Collection entries:
- - - - - - -
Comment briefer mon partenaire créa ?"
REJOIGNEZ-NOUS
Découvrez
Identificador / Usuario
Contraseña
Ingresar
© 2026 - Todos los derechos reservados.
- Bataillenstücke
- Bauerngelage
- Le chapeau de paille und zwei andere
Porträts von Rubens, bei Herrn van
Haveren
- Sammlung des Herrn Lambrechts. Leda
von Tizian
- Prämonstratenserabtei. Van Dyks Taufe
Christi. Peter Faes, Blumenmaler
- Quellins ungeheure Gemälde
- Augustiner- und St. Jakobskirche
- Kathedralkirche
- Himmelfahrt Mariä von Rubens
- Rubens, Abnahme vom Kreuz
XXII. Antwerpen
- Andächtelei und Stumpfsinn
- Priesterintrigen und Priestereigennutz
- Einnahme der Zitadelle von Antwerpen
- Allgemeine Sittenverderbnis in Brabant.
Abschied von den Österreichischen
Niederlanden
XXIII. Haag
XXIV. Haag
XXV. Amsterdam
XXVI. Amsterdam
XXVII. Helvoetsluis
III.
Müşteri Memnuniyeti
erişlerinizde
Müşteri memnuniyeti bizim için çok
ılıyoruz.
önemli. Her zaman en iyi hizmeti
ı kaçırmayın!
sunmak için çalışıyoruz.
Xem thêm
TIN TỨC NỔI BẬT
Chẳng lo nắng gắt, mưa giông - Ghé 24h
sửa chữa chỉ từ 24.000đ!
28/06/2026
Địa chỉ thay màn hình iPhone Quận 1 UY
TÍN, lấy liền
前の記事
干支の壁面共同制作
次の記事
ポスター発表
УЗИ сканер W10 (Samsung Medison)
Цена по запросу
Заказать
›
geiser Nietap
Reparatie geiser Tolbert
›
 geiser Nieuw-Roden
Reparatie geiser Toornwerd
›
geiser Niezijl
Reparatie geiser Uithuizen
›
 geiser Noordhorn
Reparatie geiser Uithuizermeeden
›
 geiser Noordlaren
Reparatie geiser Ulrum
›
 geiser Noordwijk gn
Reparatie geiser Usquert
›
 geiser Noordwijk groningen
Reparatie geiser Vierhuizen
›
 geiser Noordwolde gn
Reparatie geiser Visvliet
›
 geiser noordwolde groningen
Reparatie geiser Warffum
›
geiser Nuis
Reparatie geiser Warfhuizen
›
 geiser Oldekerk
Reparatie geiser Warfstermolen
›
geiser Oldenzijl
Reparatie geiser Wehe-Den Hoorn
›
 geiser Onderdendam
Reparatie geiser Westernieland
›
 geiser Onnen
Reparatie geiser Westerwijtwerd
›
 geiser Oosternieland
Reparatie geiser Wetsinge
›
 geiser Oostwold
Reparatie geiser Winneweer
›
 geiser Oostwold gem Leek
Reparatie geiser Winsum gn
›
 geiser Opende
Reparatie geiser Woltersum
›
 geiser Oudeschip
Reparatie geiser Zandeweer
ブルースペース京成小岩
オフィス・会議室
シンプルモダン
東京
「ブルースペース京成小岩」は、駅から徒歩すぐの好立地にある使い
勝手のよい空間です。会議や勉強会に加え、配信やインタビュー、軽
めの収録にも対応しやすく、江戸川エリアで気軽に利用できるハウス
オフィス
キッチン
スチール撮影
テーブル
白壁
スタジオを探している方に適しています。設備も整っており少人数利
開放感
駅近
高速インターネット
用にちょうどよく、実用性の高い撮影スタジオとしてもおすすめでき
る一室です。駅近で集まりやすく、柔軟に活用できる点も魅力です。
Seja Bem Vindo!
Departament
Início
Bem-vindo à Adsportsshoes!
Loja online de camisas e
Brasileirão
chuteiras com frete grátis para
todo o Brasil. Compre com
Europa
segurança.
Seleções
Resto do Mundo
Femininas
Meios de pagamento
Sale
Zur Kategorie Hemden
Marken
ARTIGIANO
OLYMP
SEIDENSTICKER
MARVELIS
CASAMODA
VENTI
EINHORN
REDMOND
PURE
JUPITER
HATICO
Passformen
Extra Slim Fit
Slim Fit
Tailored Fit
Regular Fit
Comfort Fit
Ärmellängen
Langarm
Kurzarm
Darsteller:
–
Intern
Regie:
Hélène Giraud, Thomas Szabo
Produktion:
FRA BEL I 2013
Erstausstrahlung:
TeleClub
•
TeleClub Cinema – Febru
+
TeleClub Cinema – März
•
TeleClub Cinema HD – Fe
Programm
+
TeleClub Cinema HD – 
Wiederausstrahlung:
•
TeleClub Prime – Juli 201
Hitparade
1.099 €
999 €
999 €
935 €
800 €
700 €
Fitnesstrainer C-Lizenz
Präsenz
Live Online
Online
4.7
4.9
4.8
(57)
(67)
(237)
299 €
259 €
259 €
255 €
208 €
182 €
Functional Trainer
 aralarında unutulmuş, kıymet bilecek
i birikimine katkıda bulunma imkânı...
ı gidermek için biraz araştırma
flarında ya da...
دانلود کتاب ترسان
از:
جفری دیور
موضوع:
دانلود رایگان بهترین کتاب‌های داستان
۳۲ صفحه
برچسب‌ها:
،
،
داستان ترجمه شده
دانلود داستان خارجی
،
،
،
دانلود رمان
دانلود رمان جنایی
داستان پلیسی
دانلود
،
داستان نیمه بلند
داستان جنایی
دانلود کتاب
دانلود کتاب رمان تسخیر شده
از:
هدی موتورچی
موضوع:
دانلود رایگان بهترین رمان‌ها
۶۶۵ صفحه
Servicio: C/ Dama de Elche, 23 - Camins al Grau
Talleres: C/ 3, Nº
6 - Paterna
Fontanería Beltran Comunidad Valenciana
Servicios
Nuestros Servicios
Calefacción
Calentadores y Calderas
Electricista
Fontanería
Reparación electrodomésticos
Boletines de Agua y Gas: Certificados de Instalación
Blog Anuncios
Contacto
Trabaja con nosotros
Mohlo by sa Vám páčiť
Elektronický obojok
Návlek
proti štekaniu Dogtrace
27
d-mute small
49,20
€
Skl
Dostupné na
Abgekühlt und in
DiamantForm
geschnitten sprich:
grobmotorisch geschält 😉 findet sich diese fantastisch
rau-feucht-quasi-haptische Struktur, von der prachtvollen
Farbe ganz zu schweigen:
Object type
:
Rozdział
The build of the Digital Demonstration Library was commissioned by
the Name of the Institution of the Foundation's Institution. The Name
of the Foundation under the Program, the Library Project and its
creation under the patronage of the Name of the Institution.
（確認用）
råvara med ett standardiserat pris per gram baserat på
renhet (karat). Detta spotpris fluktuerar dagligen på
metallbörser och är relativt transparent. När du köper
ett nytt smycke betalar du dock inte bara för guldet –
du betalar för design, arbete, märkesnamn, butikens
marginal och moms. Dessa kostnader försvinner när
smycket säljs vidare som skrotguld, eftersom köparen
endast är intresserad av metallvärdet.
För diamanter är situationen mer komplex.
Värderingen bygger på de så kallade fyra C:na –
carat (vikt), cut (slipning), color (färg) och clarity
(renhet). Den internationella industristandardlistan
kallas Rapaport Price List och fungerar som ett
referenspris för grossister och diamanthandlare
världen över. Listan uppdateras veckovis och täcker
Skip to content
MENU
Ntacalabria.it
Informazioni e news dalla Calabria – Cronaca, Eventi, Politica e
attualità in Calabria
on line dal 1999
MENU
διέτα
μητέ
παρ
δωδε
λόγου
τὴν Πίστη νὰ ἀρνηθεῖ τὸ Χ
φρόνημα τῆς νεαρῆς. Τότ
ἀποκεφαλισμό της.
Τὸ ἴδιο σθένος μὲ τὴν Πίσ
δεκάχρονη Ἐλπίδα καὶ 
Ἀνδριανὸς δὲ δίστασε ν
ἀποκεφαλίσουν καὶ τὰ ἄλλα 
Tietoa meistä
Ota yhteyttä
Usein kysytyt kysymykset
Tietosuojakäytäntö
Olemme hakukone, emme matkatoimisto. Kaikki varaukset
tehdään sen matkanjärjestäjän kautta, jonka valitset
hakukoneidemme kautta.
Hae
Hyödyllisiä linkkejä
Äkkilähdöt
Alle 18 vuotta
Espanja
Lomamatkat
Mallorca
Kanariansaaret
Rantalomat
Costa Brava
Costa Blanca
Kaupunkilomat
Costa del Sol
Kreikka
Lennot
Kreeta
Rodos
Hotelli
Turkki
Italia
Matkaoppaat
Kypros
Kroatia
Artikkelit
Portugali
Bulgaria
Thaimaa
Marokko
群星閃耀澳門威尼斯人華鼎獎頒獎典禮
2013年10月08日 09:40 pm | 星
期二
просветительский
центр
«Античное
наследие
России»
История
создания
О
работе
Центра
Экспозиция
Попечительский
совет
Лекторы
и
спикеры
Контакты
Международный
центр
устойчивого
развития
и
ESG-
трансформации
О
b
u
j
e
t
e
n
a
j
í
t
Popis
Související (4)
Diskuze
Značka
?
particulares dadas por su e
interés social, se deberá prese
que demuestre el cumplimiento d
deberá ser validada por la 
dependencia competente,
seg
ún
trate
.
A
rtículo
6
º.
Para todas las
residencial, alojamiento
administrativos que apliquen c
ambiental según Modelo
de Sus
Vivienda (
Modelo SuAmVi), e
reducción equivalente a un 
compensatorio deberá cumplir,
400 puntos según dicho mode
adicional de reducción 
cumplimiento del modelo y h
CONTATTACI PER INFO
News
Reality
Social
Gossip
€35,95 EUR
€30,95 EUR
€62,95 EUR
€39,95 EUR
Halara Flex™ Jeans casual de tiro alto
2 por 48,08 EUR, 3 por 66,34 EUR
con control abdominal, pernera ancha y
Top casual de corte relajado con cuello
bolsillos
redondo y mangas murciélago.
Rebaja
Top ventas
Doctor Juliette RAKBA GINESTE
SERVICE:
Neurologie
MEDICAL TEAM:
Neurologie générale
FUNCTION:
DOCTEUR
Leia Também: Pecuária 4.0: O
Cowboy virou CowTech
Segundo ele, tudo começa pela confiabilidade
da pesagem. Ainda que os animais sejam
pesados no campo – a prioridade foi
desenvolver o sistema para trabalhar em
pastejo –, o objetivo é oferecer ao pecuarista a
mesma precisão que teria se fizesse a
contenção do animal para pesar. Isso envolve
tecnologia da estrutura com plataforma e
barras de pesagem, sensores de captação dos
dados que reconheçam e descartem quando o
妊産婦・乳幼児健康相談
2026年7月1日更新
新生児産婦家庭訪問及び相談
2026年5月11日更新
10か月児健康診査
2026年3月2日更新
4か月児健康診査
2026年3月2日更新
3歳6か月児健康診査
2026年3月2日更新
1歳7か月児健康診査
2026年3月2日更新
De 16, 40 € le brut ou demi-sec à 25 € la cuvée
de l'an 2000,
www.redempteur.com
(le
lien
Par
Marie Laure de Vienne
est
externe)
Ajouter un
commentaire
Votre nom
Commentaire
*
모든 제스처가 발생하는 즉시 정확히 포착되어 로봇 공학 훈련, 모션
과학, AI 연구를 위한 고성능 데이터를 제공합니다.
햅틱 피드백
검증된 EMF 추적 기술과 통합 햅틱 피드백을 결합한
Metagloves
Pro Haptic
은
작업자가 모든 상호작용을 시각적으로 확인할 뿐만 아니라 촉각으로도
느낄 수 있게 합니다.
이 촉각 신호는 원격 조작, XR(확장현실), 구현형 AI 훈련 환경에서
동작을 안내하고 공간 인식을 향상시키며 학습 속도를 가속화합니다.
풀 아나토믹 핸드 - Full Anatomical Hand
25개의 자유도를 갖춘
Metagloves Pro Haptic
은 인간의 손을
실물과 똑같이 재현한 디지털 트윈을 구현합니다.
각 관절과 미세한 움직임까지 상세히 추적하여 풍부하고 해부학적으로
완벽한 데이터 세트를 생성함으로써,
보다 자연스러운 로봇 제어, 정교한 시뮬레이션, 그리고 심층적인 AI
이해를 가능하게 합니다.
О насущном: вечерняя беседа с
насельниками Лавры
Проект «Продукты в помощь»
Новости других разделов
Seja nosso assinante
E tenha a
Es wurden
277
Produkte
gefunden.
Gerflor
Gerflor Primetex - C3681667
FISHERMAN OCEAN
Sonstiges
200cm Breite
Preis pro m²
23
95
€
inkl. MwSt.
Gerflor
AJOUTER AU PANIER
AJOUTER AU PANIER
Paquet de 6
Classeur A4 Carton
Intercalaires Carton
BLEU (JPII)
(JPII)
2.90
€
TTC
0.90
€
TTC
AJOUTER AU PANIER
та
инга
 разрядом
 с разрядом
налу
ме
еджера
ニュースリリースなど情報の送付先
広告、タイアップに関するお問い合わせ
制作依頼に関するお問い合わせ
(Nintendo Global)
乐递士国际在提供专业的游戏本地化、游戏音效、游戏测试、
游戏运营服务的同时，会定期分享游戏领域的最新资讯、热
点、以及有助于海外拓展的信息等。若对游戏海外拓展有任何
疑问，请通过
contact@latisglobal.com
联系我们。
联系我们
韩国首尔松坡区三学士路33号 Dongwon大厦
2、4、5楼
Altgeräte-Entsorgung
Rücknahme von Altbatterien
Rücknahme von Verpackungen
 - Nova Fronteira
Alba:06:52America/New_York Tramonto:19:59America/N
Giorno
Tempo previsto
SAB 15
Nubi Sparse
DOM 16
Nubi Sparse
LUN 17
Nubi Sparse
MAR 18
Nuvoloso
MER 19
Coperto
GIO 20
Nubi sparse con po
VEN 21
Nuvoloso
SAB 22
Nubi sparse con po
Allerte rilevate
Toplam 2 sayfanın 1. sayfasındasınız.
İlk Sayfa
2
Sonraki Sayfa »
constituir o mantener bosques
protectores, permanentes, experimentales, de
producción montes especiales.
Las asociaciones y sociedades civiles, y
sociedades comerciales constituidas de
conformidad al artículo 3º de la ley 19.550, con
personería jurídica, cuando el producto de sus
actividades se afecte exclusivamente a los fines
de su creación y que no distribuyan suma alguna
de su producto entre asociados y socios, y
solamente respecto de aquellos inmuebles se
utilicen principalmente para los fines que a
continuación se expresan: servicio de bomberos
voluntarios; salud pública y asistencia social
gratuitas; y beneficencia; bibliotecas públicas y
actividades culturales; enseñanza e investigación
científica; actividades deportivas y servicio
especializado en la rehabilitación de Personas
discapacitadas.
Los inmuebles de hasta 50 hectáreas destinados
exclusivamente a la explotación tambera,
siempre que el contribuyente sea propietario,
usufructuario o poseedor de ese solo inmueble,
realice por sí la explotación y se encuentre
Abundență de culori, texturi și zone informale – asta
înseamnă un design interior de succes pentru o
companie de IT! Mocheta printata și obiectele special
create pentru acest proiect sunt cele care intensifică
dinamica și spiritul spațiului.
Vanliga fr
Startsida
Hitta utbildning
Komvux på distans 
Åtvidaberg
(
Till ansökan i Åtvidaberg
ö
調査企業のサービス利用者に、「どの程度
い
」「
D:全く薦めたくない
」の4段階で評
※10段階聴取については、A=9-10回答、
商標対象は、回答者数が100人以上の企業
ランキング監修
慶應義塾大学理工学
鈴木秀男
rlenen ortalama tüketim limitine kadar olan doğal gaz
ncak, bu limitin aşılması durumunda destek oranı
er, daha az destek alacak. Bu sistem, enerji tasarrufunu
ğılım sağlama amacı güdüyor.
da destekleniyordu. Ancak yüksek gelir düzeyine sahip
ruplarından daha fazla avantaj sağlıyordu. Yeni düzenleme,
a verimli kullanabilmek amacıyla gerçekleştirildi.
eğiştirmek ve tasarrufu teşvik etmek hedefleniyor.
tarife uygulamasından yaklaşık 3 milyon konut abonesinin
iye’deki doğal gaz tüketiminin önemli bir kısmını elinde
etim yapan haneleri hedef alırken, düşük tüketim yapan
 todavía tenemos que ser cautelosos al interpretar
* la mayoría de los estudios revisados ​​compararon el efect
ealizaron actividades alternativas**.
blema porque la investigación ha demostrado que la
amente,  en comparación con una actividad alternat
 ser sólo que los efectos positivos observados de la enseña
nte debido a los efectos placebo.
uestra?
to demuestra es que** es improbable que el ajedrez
- - - - - - -
Work to complete: What is needed is an exact copy of the entries above, from the first line through the line holding "- Augustiner- und St. Jakobskirche", with both of those lines kept; please give nothing else.

Answer box:
Comment briefer mon partenaire créa ?"
REJOIGNEZ-NOUS
Découvrez
Identificador / Usuario
Contraseña
Ingresar
© 2026 - Todos los derechos reservados.
- Bataillenstücke
- Bauerngelage
- Le chapeau de paille und zwei andere
Porträts von Rubens, bei Herrn van
Haveren
- Sammlung des Herrn Lambrechts. Leda
von Tizian
- Prämonstratenserabtei. Van Dyks Taufe
Christi. Peter Faes, Blumenmaler
- Quellins ungeheure Gemälde
- Augustiner- und St. Jakobskirche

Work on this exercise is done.